Data section —
□ □ □ □
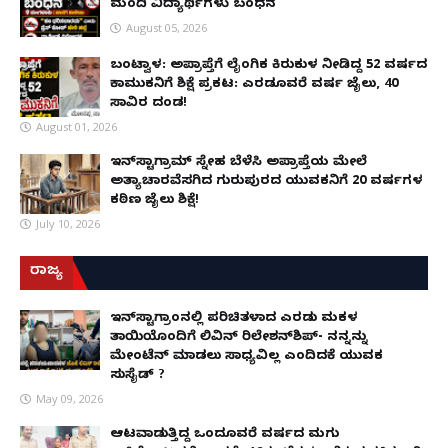
ಮಂದಿ ವಿದ್ಯಾರ್ಥಿಗಳು ಬಂಧನ
August 05, 2026
ಬಂಟ್ವಾಳ: ಅಪ್ರಾಪ್ತೆಗೆ ಲೈಂಗಿಕ ಕಿರುಕುಳ ನೀಡಿದ್ದ 52 ವರ್ಷದ
ಕಾಮುಕನಿಗೆ ಶಿಕ್ಷೆ ಪ್ರಕಟ: ಎರಡೂವರೆ ವರ್ಷ ಜೈಲು, ₹40
ಸಾವಿರ ದಂಡ!
August 01, 2026
ಇನ್‌ಸ್ಟಾಗ್ರಾಮ್ ಸ್ನೇಹ ಬೆಳೆಸಿ ಅಪ್ರಾಪ್ತೆಯ ಮೇಲೆ
ಅತ್ಯಾಚಾರವೆಸಗಿದ ಗುರುಪುರದ ಯುವಕನಿಗೆ 20 ವರ್ಷಗಳ
ಕಠಿಣ ಜೈಲು ಶಿಕ್ಷೆ!
July 10, 2026
ರಾಜ್ಯ
ಇನ್​ಸ್ಟಾಗ್ರಾಂನಲ್ಲಿ ಪರಿಚಿತಳಾದ ಎರಡು ಮಕ್ಕಳ
ತಾಯಿಯೊಂದಿಗೆ ಲಿವಿನ್ ರಿಲೇಶನ್​ಶಿಪ್- ನನ್ನನ್ನು
ಮೇಂಟೆನ್ ಮಾಡಲು ಸಾಧ್ಯವಿಲ್ಲ ಎಂದಿದಕ್ಕೆ ಯುವಕ
ಸುಸೈಡ್ ?
May 09, 2026
ಆಟವಾಡುತ್ತಿದ್ದ ಒಂದೂವರೆ ವರ್ಷದ ಮಗು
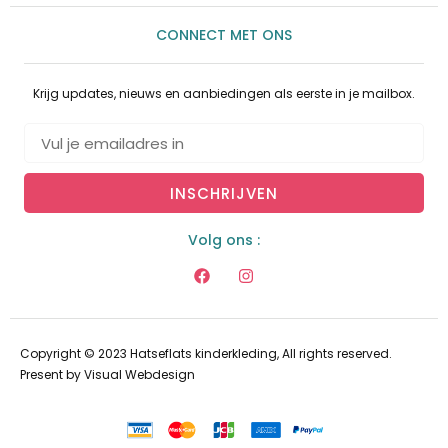
CONNECT MET ONS
Krijg updates, nieuws en aanbiedingen als eerste in je mailbox.
INSCHRIJVEN
Volg ons :
Copyright © 2023 Hatseflats kinderkleding, All rights reserved.
Present by
Visual Webdesign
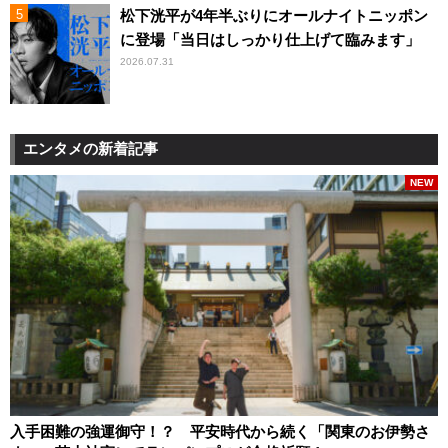
松下洸平が4年半ぶりにオールナイトニッポン
に登場「当日はしっかり仕上げて臨みます」
2026.07.31
エンタメの新着記事
NEW
入手困難の強運御守！？ 平安時代から続く「関東のお伊勢さ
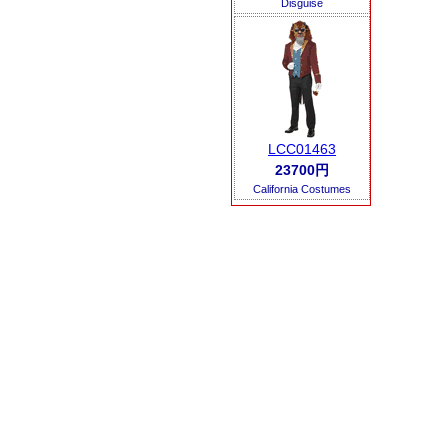
Disguise
LCC01463
23700円
California Costumes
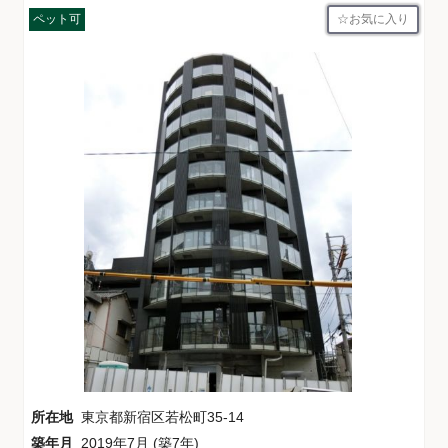
お気に入り
ペット可
所在地
東京都新宿区若松町35-14
築年月
2019年7月 (築7年)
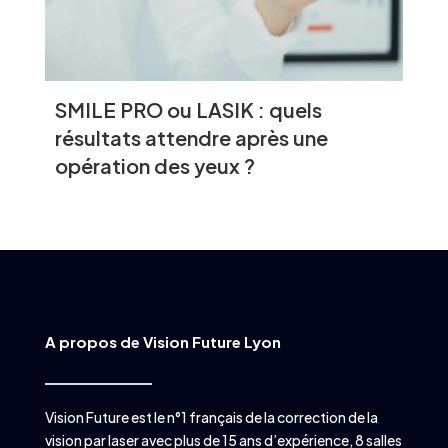
SMILE PRO ou LASIK : quels
résultats attendre après une
opération des yeux ?
A propos de Vision Future Lyon
Vision Future est le n°1 français de la correction de la
vision par laser avec plus de 15 ans d’expérience, 8 salles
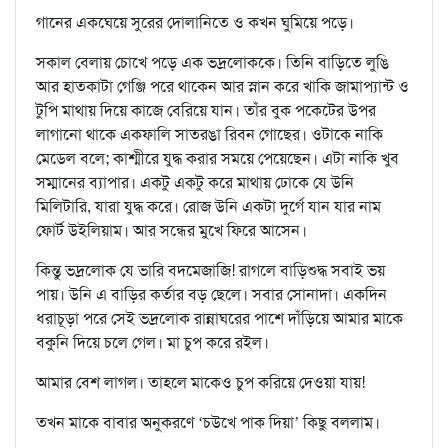
গানের একঘেয়ে সুরের দোলানিতে ও কখন ঘুমিয়ে পড়ে।
সকাল বেলায় চোখে পড়ে এক ভদ্রলোককে। তিনি বাড়িতে লুঙি
আর হাতকাটা গেঞ্জি পরে থাকেন আর স্নান করে খাকি জামাপ্যান্ট ও
টুপি মাথায় দিয়ে কাজে বেরিয়ে যান। তাঁর বুক পকেটের উপর
লাগানো থাকে একফালি সাতরঙা রিবন গোছের। ওটাকে নাকি
মেডেল বলে; কাশ্মীরে যুদ্ধ করার সময়ে পেয়েছেন। এটা নাকি খুব
সম্মানের ব্যাপার। একটু একটু করে মাথায় ঢোকে যে উনি
মিলিটারি, যারা যুদ্ধ করে। রোজ উনি একটা দুর্গে যান যার নাম
ফোর্ট উইলিয়াম। আর সন্ধের মুখে ফিরে আসেন।
কিন্তু ভদ্রলোক যে ভারি বদমেজাজি! রাগলে বাড়িশুদ্ধ সবাই ভয়
পায়। উনি এ বাড়ির কর্তার বড় ছেলে। সবার সোনাদা। একদিন
ধরাচূড়া পরে সেই ভদ্রলোক রান্নাঘরের পাশে দাঁড়িয়ে আমার মাকে
বকুনি দিয়ে চলে গেল। মা চুপ করে রইল।
আমার বেশ লাগল। তাহলে মাকেও চুপ করিয়ে দেওয়া যায়!
তখন মাকে বাবার অনুকরণে ‘চউখে পাক দিয়া’ কিছু বললাম।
□ □ □ □
Look through the records and gather every line containing "Future".

A propos de Vision Future Lyon
Vision Future est le n°1 français de la correction de la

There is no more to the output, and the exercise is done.